Quelles revendications immédiates et quelles pratiques concrètes peut-on proposer aux collègues pour commencer dès aujourd’hui à transformer l’école ?

L.O. — Je crois que nous devrions prôner à la fois la désobéissance vis à vis de la hiérarchie et de l’administration, et le rassemblement local avec les parents et les enfants pour améliorer l’école sans tarder par tous les moyens en notre pouvoir. Mais bien entendu, il faudrait aussi le faire savoir et exiger ensemble des moyens qui ne seraient plus identifiés à la préservation des «  privilèges  » d’une corporation.

Quelle place le syndicalisme peut-il prendre dans ce mouvement d’émancipation ?

L.O. — Il peut en être le porte-parole et le bouclier.

Quel rôle jouent les pratiques et les mouvements pédagogiques dans ce projet émancipateur  ?

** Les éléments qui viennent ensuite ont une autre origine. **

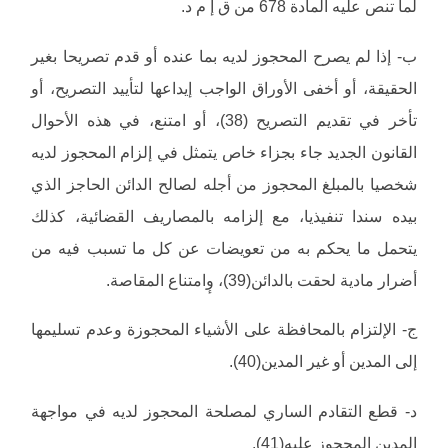
لما تنص عليه المادة 678 من ق إ م د.
ب- إذا لم يصرح المحجوز لديه بما عنده أو قدم تصريحا بغير
الحقيقة، أو أخفى الأوراق الواجب إيداعها لتأييد التصريح، أو
تأخر في تقديم التصريح (38)، أو امتنع، في هذه الأحوال
القانون الجديد جاء بجزاء خاص يتمثل في إلزام المحجوز لديه
شخصيا بالمبلغ المحجوز من أجله لصالح الدائن الحاجز الذي
بيده سندا تنفيذيا، مع إلزامه بالمصاريف القضائية، كذلك
يتحمل ما يحكم به من تعويضات عن كل ما تسبب فيه من
أضرار مادية لحقت بالدائن(39)، وٕامتناع المقاصة.
ج- الإلتزام بالمحافظة على الأشياء المحجوزة وعدم تسليمها
إلى المدين أو غير المدين(40).
د- قطع التقادم الساري لمصلحة المحجوز لديه في مواجهة
المدين المحجوز عليه(41).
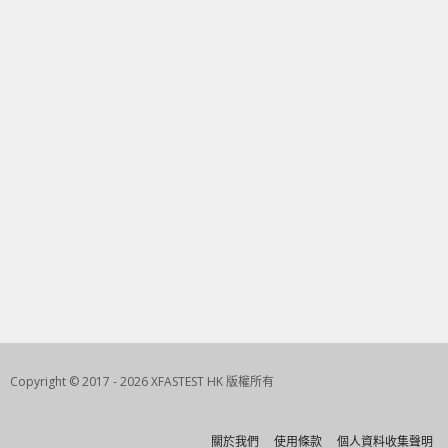
Copyright © 2017 - 2026 XFASTEST HK 版權所有
關於我們
使用條款
個人資料收集聲明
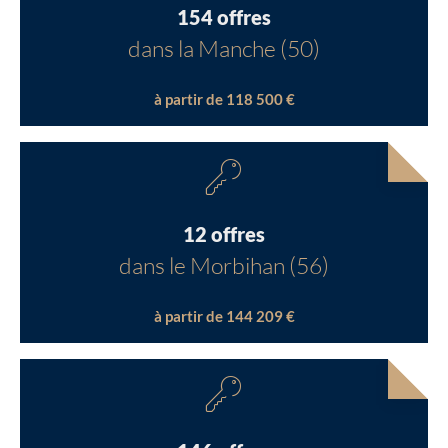
154 offres
dans la Manche (50)
à partir de 118 500 €
12 offres
dans le Morbihan (56)
à partir de 144 209 €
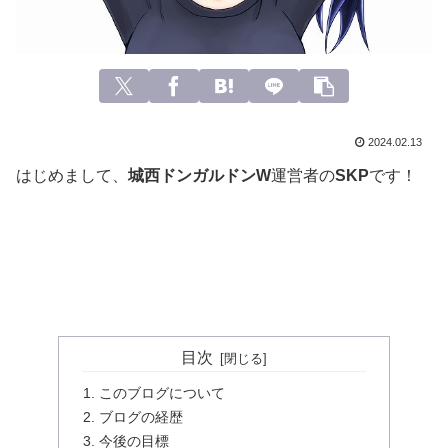
2024.02.13
はじめまして、
城西ドンガルドンW
運営者の
SKP
です！
目次
このブログについて
ブログの経歴
今後の目標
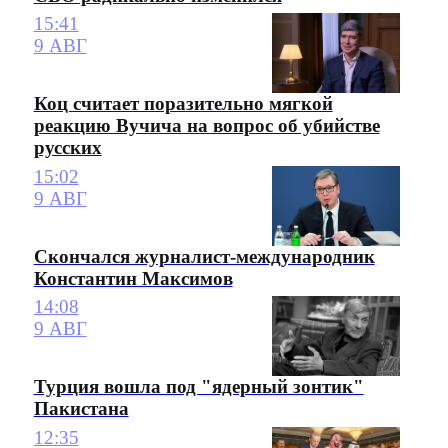
15:41
9 АВГ
Коц считает поразительно мягкой
реакцию Вучича на вопрос об убийстве
русских
15:02
9 АВГ
Скончался журналист-международник
Константин Максимов
14:08
9 АВГ
Турция вошла под "ядерный зонтик"
Пакистана
12:35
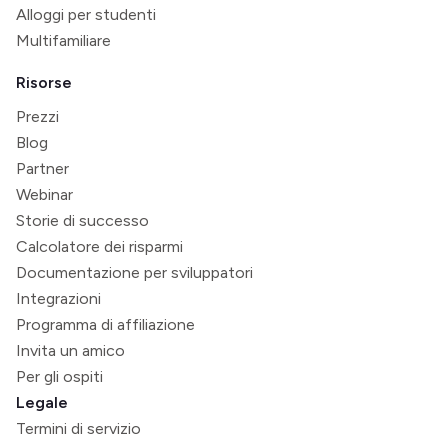
Alloggi per studenti
Multifamiliare
Risorse
Prezzi
Blog
Partner
Webinar
Storie di successo
Calcolatore dei risparmi
Documentazione per sviluppatori
Integrazioni
Programma di affiliazione
Invita un amico
Per gli ospiti
Legale
Termini di servizio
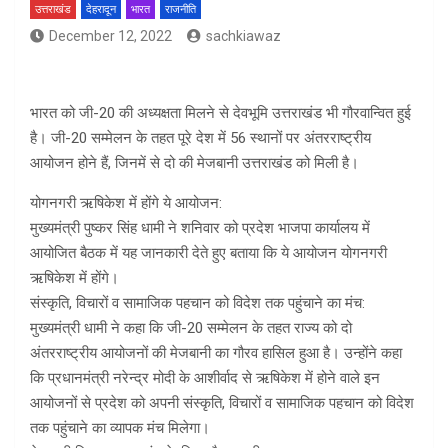
उत्तराखंड
देहरादून
भारत
राजनीति
December 12, 2022
sachkiawaz
भारत को जी-20 की अध्यक्षता मिलने से देवभूमि उत्तराखंड भी गौरवान्वित हुई
है। जी-20 सम्मेलन के तहत पूरे देश में 56 स्थानों पर अंतरराष्ट्रीय
आयोजन होने हैं, जिनमें से दो की मेजबानी उत्तराखंड को मिली है।
योगनगरी ऋषिकेश में होंगे ये आयोजन:
मुख्यमंत्री पुष्कर सिंह धामी ने शनिवार को प्रदेश भाजपा कार्यालय में
आयोजित बैठक में यह जानकारी देते हुए बताया कि ये आयोजन योगनगरी
ऋषिकेश में होंगे।
संस्कृति, विचारों व सामाजिक पहचान को विदेश तक पहुंचाने का मंच:
मुख्यमंत्री धामी ने कहा कि जी-20 सम्मेलन के तहत राज्य को दो
अंतरराष्ट्रीय आयोजनों की मेजबानी का गौरव हासिल हुआ है। उन्होंने कहा
कि प्रधानमंत्री नरेन्द्र मोदी के आशीर्वाद से ऋषिकेश में होने वाले इन
आयोजनों से प्रदेश को अपनी संस्कृति, विचारों व सामाजिक पहचान को विदेश
तक पहुंचाने का व्यापक मंच मिलेगा।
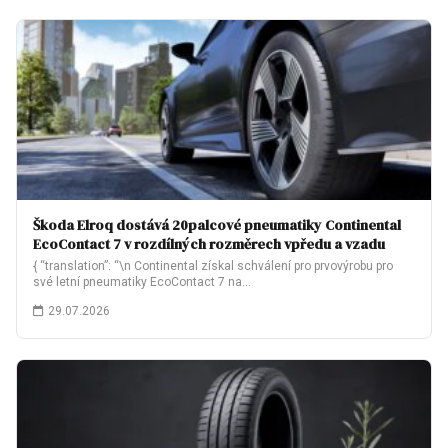
Škoda Elroq dostává 20palcové pneumatiky Continental
EcoContact 7 v rozdílných rozměrech vpředu a vzadu
{ “translation”: “\n Continental získal schválení pro prvovýrobu pro
své letní pneumatiky EcoContact 7 na…
29.07.2026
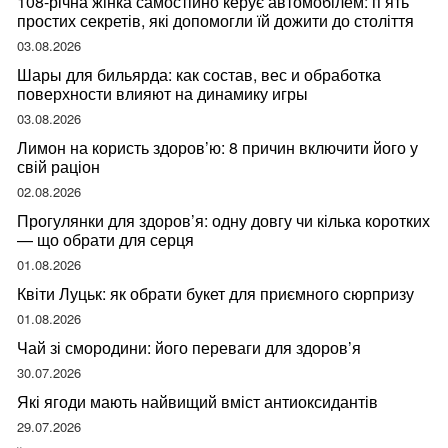
108-річна жінка самостійно керує автомобілем: п’ять
простих секретів, які допомогли їй дожити до століття
03.08.2026
Шары для бильярда: как состав, вес и обработка
поверхности влияют на динамику игры
03.08.2026
Лимон на користь здоров’ю: 8 причин включити його у
свій раціон
02.08.2026
Прогулянки для здоров’я: одну довгу чи кілька коротких
— що обрати для серця
01.08.2026
Квіти Луцьк: як обрати букет для приємного сюрпризу
01.08.2026
Чай зі смородини: його переваги для здоров’я
30.07.2026
Які ягоди мають найвищий вміст антиоксидантів
29.07.2026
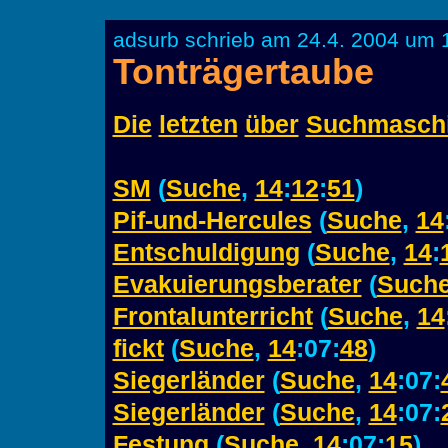
adsurb schrieb am 24.4. 2004 um 
Tonträgertaube
Die
letzten
über
Suchmasch
SM
(
Suche
,
14
:
12
:
51
)
Pif-und-Hercules
(
Suche
,
14
Entschuldigung
(
Suche
,
14
:
Evakuierungsberater
(
Such
Frontalunterricht
(
Suche
,
14
fickt
(
Suche
,
14
:07:
48
)
Siegerländer
(
Suche
,
14
:07:
Siegerländer
(
Suche
,
14
:07:
Festung
(
Suche
,
14
:07:
15
)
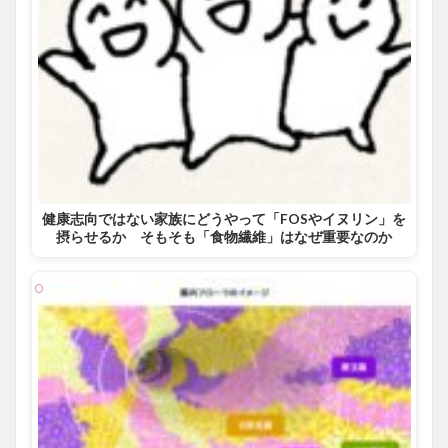
健康志向ではない家族にどうやって「FOSやイヌリン」を
摂らせるか そもそも「食物繊維」はなぜ重要なのか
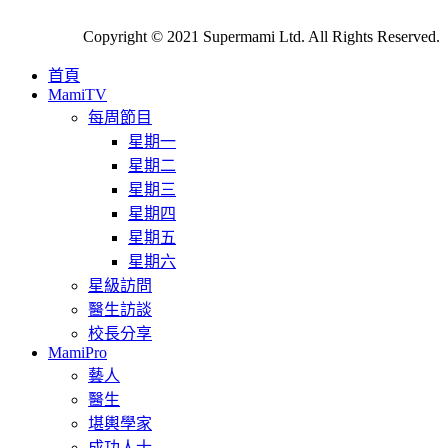
Copyright © 2021 Supermami Ltd. All Rights Reserved.
首頁
MamiTV
每周節目
星期一
星期二
星期三
星期四
星期五
星期六
星級訪問
醫生訪談
校長分享
MamiPro
藝人
醫生
堪輿學家
成功人士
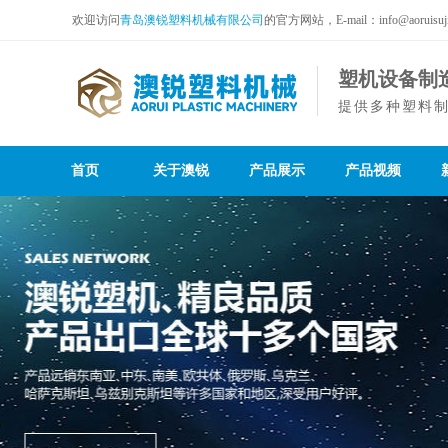
欢迎访问
青岛澳锐塑料机械有限公司
的官方网站，E-mail：info@aoruisuji
塑机设备制
提供多种塑料
首页
关于澳锐
产品展示
产品视频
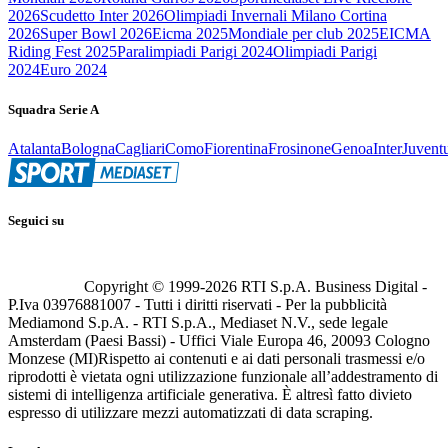
2026
Scudetto Inter 2026
Olimpiadi Invernali Milano Cortina
2026
Super Bowl 2026
Eicma 2025
Mondiale per club 2025
EICMA
Riding Fest 2025
Paralimpiadi Parigi 2024
Olimpiadi Parigi
2024
Euro 2024
Squadra Serie A
Atalanta
Bologna
Cagliari
Como
Fiorentina
Frosinone
Genoa
Inter
Juvent
Seguici su
Copyright © 1999-
2026
RTI S.p.A. Business Digital -
P.Iva 03976881007 - Tutti i diritti riservati - Per la pubblicità
Mediamond S.p.A. - RTI S.p.A., Mediaset N.V., sede legale
Amsterdam (Paesi Bassi) - Uffici Viale Europa 46, 20093 Cologno
Monzese (MI)
Rispetto ai contenuti e ai dati personali trasmessi e/o
riprodotti è vietata ogni utilizzazione funzionale all’addestramento di
sistemi di intelligenza artificiale generativa. È altresì fatto divieto
espresso di utilizzare mezzi automatizzati di data scraping.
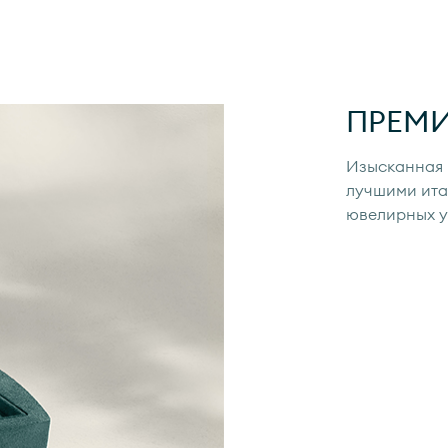
ПРЕМ
Изысканная 
лучшими ита
ювелирных 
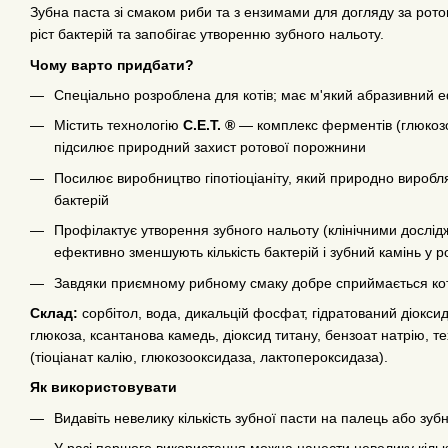
Зубна паста зі смаком риби та з ензимами для догляду за ро
ріст бактерій та запобігає утворенню зубного нальоту.
Чому варто придбати?
Спеціально розроблена для котів; має м'який абразивний 
Містить технологію
C.E.T. ®
— комплекс ферментів (глюкозоо
підсилює природний захист ротової порожнини
Посилює виробництво гіпотіоціаніту, який природно виробля
бактерій
Профілактує утворення зубного нальоту (клінічними дослід
ефективно зменшують кількість бактерій і зубний камінь у ро
Завдяки приємному рибному смаку добре сприймається ко
Склад:
сорбітол, вода, дикальцій фосфат, гідратований діокси
глюкоза, ксантанова камедь, діоксид титану, бензоат натрію, 
(тіоціанат калію, глюкозооксидаза, лактопероксидаза).
Як використовувати
Видавіть невелику кількість зубної пасти на палець або зубн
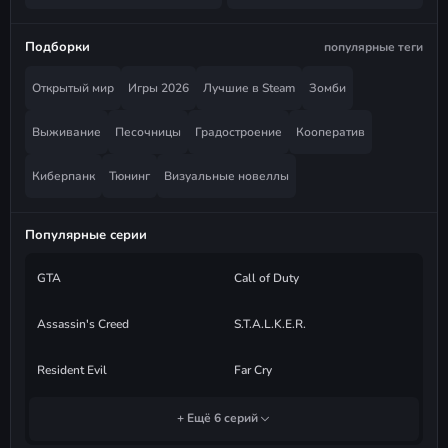
Подборки
популярные теги
Открытый мир
Игры 2026
Лучшие в Steam
Зомби
Выживание
Песочницы
Градостроение
Кооператив
Киберпанк
Тюнинг
Визуальные новеллы
Популярные серии
GTA
Call of Duty
Assassin's Creed
S.T.A.L.K.E.R.
Resident Evil
Far Cry
+ Ещё 6 серий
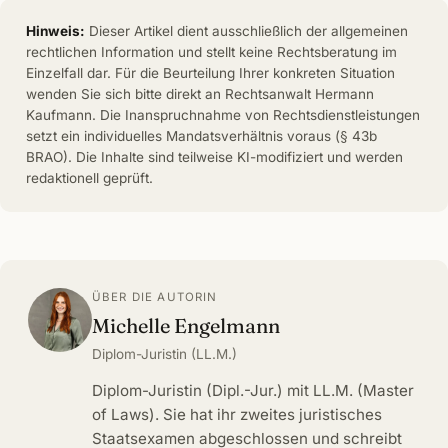
Hinweis:
Dieser Artikel dient ausschließlich der allgemeinen
rechtlichen Information und stellt keine Rechtsberatung im
Einzelfall dar. Für die Beurteilung Ihrer konkreten Situation
wenden Sie sich bitte direkt an Rechtsanwalt Hermann
Kaufmann. Die Inanspruchnahme von Rechtsdienstleistungen
setzt ein individuelles Mandatsverhältnis voraus (§ 43b
BRAO). Die Inhalte sind teilweise KI-modifiziert und werden
redaktionell geprüft.
ÜBER DIE AUTORIN
Michelle Engelmann
Diplom-Juristin (LL.M.)
Diplom-Juristin (Dipl.-Jur.) mit LL.M. (Master
of Laws). Sie hat ihr zweites juristisches
Staatsexamen abgeschlossen und schreibt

L.O. — Ils sont essentiels  ; pour ma part, je pense à la Pédagogie Freinet bien entendu  ; cette pédagogie est à la fois un projet, mais aussi un ensemble d’actes qui permettent d’illustrer en temps réel le bien fondé des idées que nous présentons, sans convaincre, sans dominer, sans attendre rien que par l’exemple des classes.

Comment construire les indispensables passerelles entre les mouvements syndicaux, pédagogiques et tous les militants qui veulent transformer l’école ? Quelle place pourrait tenir une revue comme la nôtre dans ces convergences  ?

L.O. — Je crois que le mouvement de réappropriation, d’empowerment est un bon «  passeport  » dans le paysage politique et social qui est le nôtre  ; il est une tentative de montrer que la politique n’est pas un sujet de foi, mais de praxis sociale, de relations humaines et vécues ici et maintenant. Je pense qu’une telle démarche de ré appropriation a de la valeur et de la pertinence dans le logement, dans les hôpitaux, dans les entreprises, etc.